In the ABA webinar, “Succession Planning for Your Next Firm Administrator,” panelist Cynthia Thomas, a law firm consultant with PLMC Associates in Newbury Park, Calif., suggests following these five steps to maintain efficiency while you look for a replacement:
- Identify and clarify
When your administrator was hired, there was likely a job description that defined their duties. “Ask yourself if that job description needs to be updated,” Thomas said. “Your current administrator might spend a bigger part of their day helping lawyers with log-in passwords, for example,” especially if they have been in the job for more than five years. Interview the outgoing administrator to discover which skills are required and ask for a daily “diary,” documenting their day-to-day tasks. This will help create an accurate description of the position and everything it entails.
You’ll also want to re-evaluate the title of the position by looking at the demographics in your area. “In some areas, certain titles are more popular,” Thomas said.
- Redefine the position and requirements.
Communication is critical to redefining the role of the incoming administrator, said panelist Anna Rappaport of the consulting firm Excelleration LLC in Washington, D.C. Gather input from every department at the firm — accounting, general staff members, associates, docketing manager, marketing department, the outgoing administrator and partners. Choose a trusted staff member or an outside consultant to sit down with each person to ask what they need and want. Avoid having the outgoing administrator perform this task, because “people will want to censor themselves to avoid hurting the feelings of the person who’s currently in that role,” Rappaport said. “Having someone else do it is generally helpful.”
Sample questions might include:
- What do you see as the three most important aspects of the firm administrator’s job?
- What is one skillset that you would love to see the next firm administrator possess?
- What projects would you like the firm administrator to complete in their first year in the job?
As you get answers, be sure to ask follow-up questions, such as “What do you mean by good people skills?” Rappaport said. “To some people, that might mean someone who smiles a lot and is friendly but to someone else, it might mean someone who provides constructive criticism to staff.” In addition to personality traits, you’ll need input about specific skills required, especially if the office administrator doubles as office accountant, for example.
Once you’ve gathered all this input, it’s time to set priorities for this position.
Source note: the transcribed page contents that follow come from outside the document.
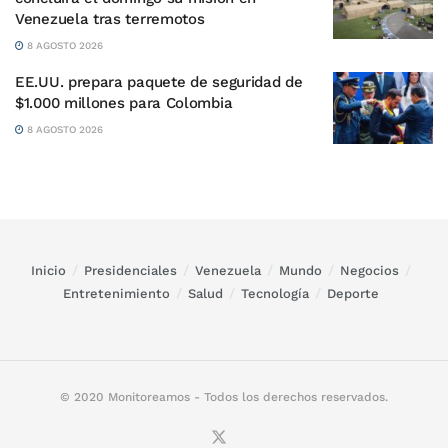
Venezuela tras terremotos
8 AGOSTO 2026
EE.UU. prepara paquete de seguridad de
$1.000 millones para Colombia
8 AGOSTO 2026
Inicio
Presidenciales
Venezuela
Mundo
Negocios
Entretenimiento
Salud
Tecnología
Deporte
© 2020 Monitoreamos - Todos los derechos reservados.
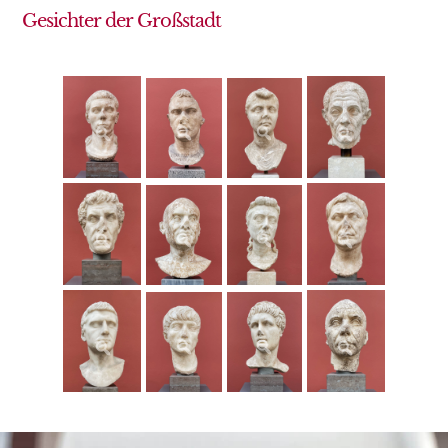
Gesichter der Großstadt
Make a list, clarifying the “must-haves” versus “would-be-nice,” in order of importance. Rappaport created a hierarchy of needs for firm administrators, which begins with competency for day-to-day tasks and expands to knowledge and skills to support big picture goals. “It’s important to stay grounded and focus on the fundamentals first,” Rappaport said.
- Assess leadership gaps. Throughout this process, keep in mind what leadership gaps you’ve uncovered. Do you need a risk-taker or is the firm risk averse? Do you want someone who can delegate as opposed to someone who tries to do it all? Leadership skills are important, so develop a leadership test to inform your decision, Thomas said.
- Interviewing and hiring. You can improve the odds of making a great hire by looking for an A-player instead of “settling” for whoever checks the most boxes. To understand an applicant’s strengths and weaknesses, dig deeper with your interview questions and use the applicant’s references. Ask specific questions using names of their references, such as “What would Joan Smith say are your weaknesses?”
Other sample questions might be:
- Tell me about a time you received conflicting messages from different partners and how you handled it?
- Talk about a time in the past year when you had to deal with a difficult team member.
- Describe a situation in which you had to change your leadership approach to get the results you wanted.
Explore their thought processes. Do they see their role as handling everything so the partners don’t have to think about it, or do they want to be told exactly what to do?
- Shadowing. Once you’ve hired someone, don’t rush the transition. “If possible, allow the new administrator to overlap with the old administrator,” Thomas said. Have the new hire shadow the former administrator to learn the ropes. “You want that person to feel free to ask questions and get up to speed.” Remember, succession planning is a process, not a one-time event.